Ci sono 19 gradini da scendere per passare da viale della Serenissima all’ingresso della stazione. E poi altri 52 per arrivare fino ai due binari. Il dislivello fa 18 metri. Ci sarebbero gli ascensori. Ma da tre anni sono in “manutenzione straordinaria”. Almeno così recita un ingiallito cartello stampato e affisso sulla porta di quello che dovrebbe essere l’ascensore all’ingresso di via della Serenissima. Poi la porta di uscita al piano di ingresso è invece totalmente sigillata con pannelli metallici.
Scale mobili ferme “anche da più di tre anni, forse quattro”, raccontano Giorgio e Andrea, due cugini che abitano in una delle case popolari che si affaccia sulla Stazione. “Noi qui ci veniamo a fumare. Almeno stiamo tranquilli”, raccontano mentre con grande maestria si “rollano” una sigaretta.

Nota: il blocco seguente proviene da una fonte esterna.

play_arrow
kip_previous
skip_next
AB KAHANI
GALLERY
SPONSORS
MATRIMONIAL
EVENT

Che le devo dire? Io sono anziana. Non uso molto questa Stazione perché non posso arrivare ai binari. Non ce la faccio a scendere le scale. Sono troppe e troppo alte per me. Quindi, alla fine, se devo spostarmi viene mio figlio con la macchina. Eppure sarebbe anche comoda per arrivare a Tiburtina”, dice Lucia Pellegrini, 78 anni.

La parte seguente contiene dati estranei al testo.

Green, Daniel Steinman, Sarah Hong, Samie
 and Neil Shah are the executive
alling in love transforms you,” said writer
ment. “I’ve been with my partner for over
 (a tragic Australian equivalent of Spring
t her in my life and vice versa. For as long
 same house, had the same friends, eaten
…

Eppure qui fermano 35 treni al giorno, dalle 6 di mattina alle 22: è la linea che va da Tiburtina a Tivoli, Guidonia e Avezzano in Abruzzo.
Vede, uno dei problemi è che questa linea è frequentata da moltissimi rom. Non tanto le donne, ma gli adolescenti sono spesso aggressivi e vandalizzano tutto”, spiega Franco, uno degli addetti alle pulizie della stazione. “Sì, qui ascensori e scale mobili sono ferme da anni, non so se tre o quattro o di più. Ma prima gli atti vandalici sembravano una punizione per ogni lavoro di ripristino che veniva fatto: appena veniva aggiustato qualcosa, passava subito un vandalo a distruggerla nuovamente. E mi è capitato di dover aiutare disabili a scendere queste scale”.
Insomma un disabile o un anziano deve sperare di trovare un’anima pia che presti il proprio aiuto oppure rimane sotto, a guardare i treni che passano.
Spiega Rete Ferroviaria Italiana che gestisce le stazioni: “La linea Tiburtina-Tivoli è fortemente soggetta ad atti vandalici. Serenissima è una delle stazioni più vandalizzate in assoluto: con quelle di Salone, La Rustica Città e Tor Sapienza, le potremmo definire meglio come “brutalizzate” più che vandalizzate. Abbiamo stanziato 8 milioni di euro per interventi di riqualificazione delle nove stazioni nella tratta fra Roma Prenestina e Lunghezza (Prenestina, Serenissima, Togliatti, Tor Sapienza, La Rustica Città, La Rustica UIR, Salone, Ponte di Nona, Lunghezza). Al momento è in corso la progettazione degli interventi ripristino, decoro e sostituzione degli impianti, tutti interventi che contiamo di far partire entro l’anno”.